Série - Le carré rouge #12

Publié le 15 avril 2026

Le carré rouge Maurice Thorez (12)

En quelques épisodes nous allons vous accompagner pour découvrir le cimetière du Père-Lachaise. Enfin, y prétendre serait présomptueux, aussi au travers d’un aperçu rapide de son histoire, nous nous dirigerons plus particulièrement vers un espace que l’on nommera le « Carré rouge ».

Maurice Thorez 1900-1964

Après son certificat d’études, il entre à la mine, comme trieur de pierres puis administratif. En 1914, à la déclaration de guerre, il est évacué avec son grand-père ; la Creuse, puis la Somme, la Belgique où il retrouve ses parents, et en 1918, retour au pays à Noyelles-Godault (62). Comme tous à cette époque, il effectuera divers métiers. De 1919 à 1921 il sera mineur de fond ; l’interruption du service militaire ne l’empêchera pas durant ses permissions de retourner au fond. Il adhère à la CGT et à la SFIO. C’est donc sous les drapeaux qu’il apprendra la création du Parti communiste.

En 1922, militant actif à la JC et à la CGTU des mineurs, la mine refuse de le réembaucher à sa démobilisation. Il travaillera dans le bâtiment.

Permanent du PCF en 1924, il est en 1925 au Comité central et au Bureau politique responsable de l’organisation et de l’action contre la guerre du Maroc. Condamné à plusieurs reprises pour actions antimilitaristes, il échappe à la police et entre dans la clandestinité. Candidat aux législatives de 1928 à Ivry-sur-Seine, clandestin, il ne peut pas mener campagne. Arrêté en 1929, libre en 1930, il devient secrétaire général du PCF jusqu’en 1964 à sa mort. En 1932 il est élu député.

Dans ces années 1930 Maurice Thorez joue un rôle décisif en œuvrant au rassemblement des forces populaires, démocratiques et nationales contre le fascisme, aboutissant à la victoire du Front populaire en 1936. Il est réélu aux législatives.

En 1939, à la déclaration de guerre, Thorez est mobilisé. Répondant aux consignes de l’Internationale communiste, il déserte et se rend en URSS. Il sera condamné à six ans de prison pour désertion en temps de guerre, puis privé de sa nationalité française. En 1945 il retrouve, par décret, sa nationalité française, il entre au gouvernement comme ministre de la Fonction publique, avec quatre autres ministres d’État ; il devient vice-président du Conseil.

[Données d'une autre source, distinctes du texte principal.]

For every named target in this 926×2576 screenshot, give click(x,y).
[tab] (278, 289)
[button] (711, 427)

En 1947, les ministres communistes sont exclus du gouvernement pour avoir refusé les crédits de guerre contre l’Indochine et la confiance au gouvernement Ramadier. En 1950, le culte de la personnalité autour de Thorez, à l’image de celui de Staline en URSS, est à son apogée. De 1950 à 1953 Jacques Duclos remplacera Thorez qui, atteint d’une hémiplégie est parti se soigner en URSS. En 1956, Maurice Thorez admettra difficilement « le rapport Khrouchtchev » sur Staline, tout comme la déstalinisation.

En mai 1964, Waldeck Rochet devient secrétaire général. Maurice Thorez décède le 11 juillet 1964. Un million de personnes l’accompagneront le 15 juillet du siège du PCF, le « 44 Le Peletier », jusqu’au Père-Lachaise.

Jeannette Thorez-Vermeersch 1910-2001

Julie Marie Vermeersch travaille à onze ans. En 1927 elle adhère à la CGTU, à la Jeunesse communiste et au Parti communiste. Permanente du PCF en 1932. En 1936, durant la guerre d’Espagne, elle met sur pied un réseau de solidarité pour les républicains espagnols.

Membre du Comité central en 1947, du Bureau politique en 1950.

Députée de 1945 à 1958, puis sénatrice de 1959 à 1968. En octobre 1968, elle démissionne du Bureau politique et du Comité central, le Parti prenant trop de distance avec Moscou.

Gérard Pellois

Article publié dans CommunisteS, numéro 1082 du 15 avril 2026.